I admit I am a novice when it comes to critiquing basketball. Growing up, I never played the game, and I never watched it or read about it until I became a Portland Trailblazer fan a few years ago Yet, I am a lifelong teacher, used to studying the performance of students in order to help them learn better. I’ve brought my eyes to the game, and what I’ve learned there I’d like to bring back to the classroom.

During the regular season, as I watched the Blazers play erratically I accepted the professional wisdom that the trouble was playing better teams, using the wrong strategies, being on the road, or having insufficient time off between games.

But now, after watching the playoffs and the finals between the Miami Heat and the Dallas Mavericks, and seeing the differences in team and individual player performance from game to game, none of those explanations answers my essential questions about basketball: Why does a team play so much better on one night than another? Why does it often play better at the end of a game than at the beginning?

In education the questions are not much different. The recently released report of the National Assessment of Educational Progress (NAEP) shows that the No Child Left Behind law has not reduced the achievement gap between white and minority students. It also shows that high school students have made far less progress than their elementary counterparts.

In both instances the question is, “Why”? In accordance with their educational philosophies and politics, different groups and individuals give different answers: bad schools, poverty, unequal distribution of effective teachers, lack of early childhood education, insufficient federal funding,

Surely, all these conditions have negative effects on student performance, but I think there is an additional factor that makes students learn less and score lower on tests than they are capable of. My answer is the same as it is for inconsistency in basketball: attitudes and feelings.

How does it feel to be a hungry child in a dilapidated school in a dangerous neighborhood with a teacher who reads from a script? How much does a teenager who has little hope of going to college or living the “American Dream” care about handing in his homework or acing the big test? It is just as difficult for that child, or that teenager, to perform well as it is for a basketball player whose team is three games down in a seven-game series.
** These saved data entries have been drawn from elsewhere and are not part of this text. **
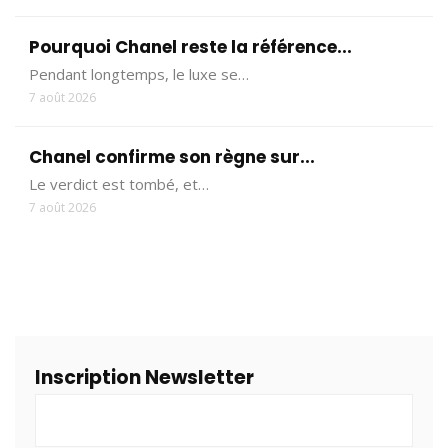
Pourquoi Chanel reste la référence...
Pendant longtemps, le luxe se…
7 août 2026
Chanel confirme son règne sur...
Le verdict est tombé, et…
7 août 2026
Inscription Newsletter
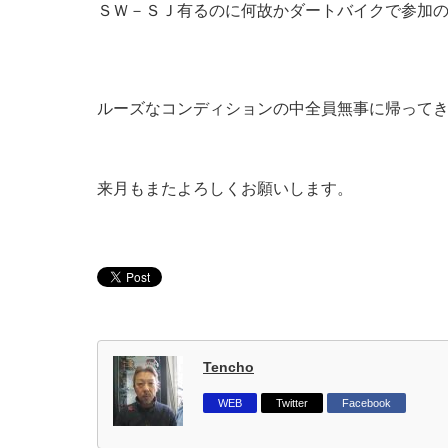
ＳＷ－ＳＪ有るのに何故かダートバイクで参加
ルーズなコンディションの中全員無事に帰って
来月もまたよろしくお願いします。
Tencho
WEB
Twitter
Facebook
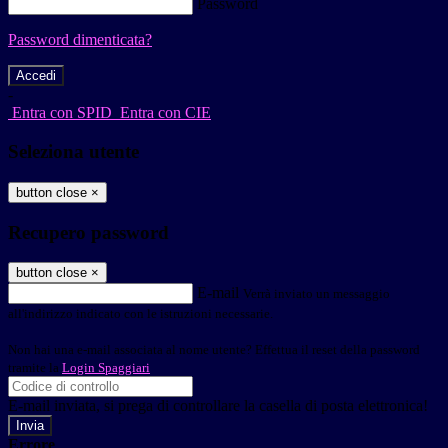
Password
Password dimenticata?
-
Entra con SPID
Entra con CIE
Seleziona utente
button close
×
Recupero password
button close
×
E-mail
Verrà inviato un messaggio
all'indirizzo indicato con le istruzioni necessarie.
Non hai una e-mail associata al nome utente? Effettua il reset della password
tramite la
Login Spaggiari
E-mail inviata, si prega di controllare la casella di posta elettronica!
Errore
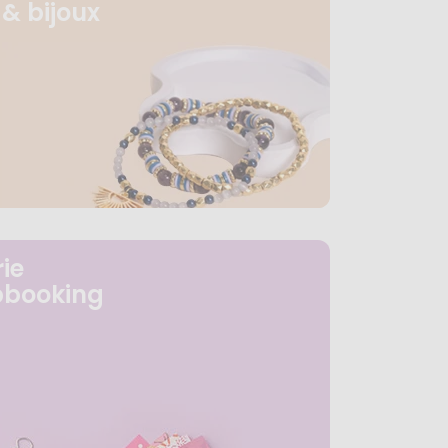
& bijoux
ie
pbooking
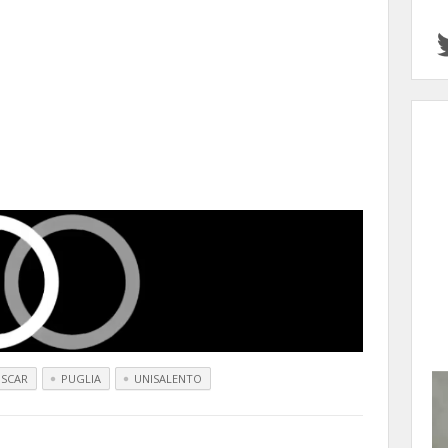
OSCAR
PUGLIA
UNISALENTO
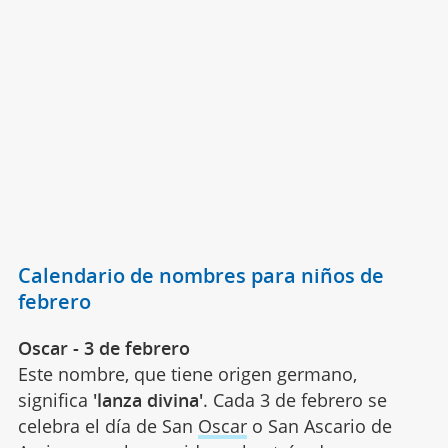
Calendario de nombres para niños de
febrero
Oscar - 3 de febrero
Este nombre, que tiene origen germano,
significa
'lanza divina'
. Cada 3 de febrero se
celebra el día de San
Oscar
o San Ascario de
Although we can’t do much more than cheer for our own favored teams, we could do a lot more for our students. Fixing all the things mentioned above by the NAEP commentators is a long, slow, expensive process, but it would work better than just tightening the screws on schools, teachers, and students, which was the prevailing government policy under the Bush administration that continues with only cosmetic changes under President Obama and Education Secretary Arne Duncan.

With school reforms that would bring more positive attitudes and feelings into the classrooms, all our kids could be winners in the education game.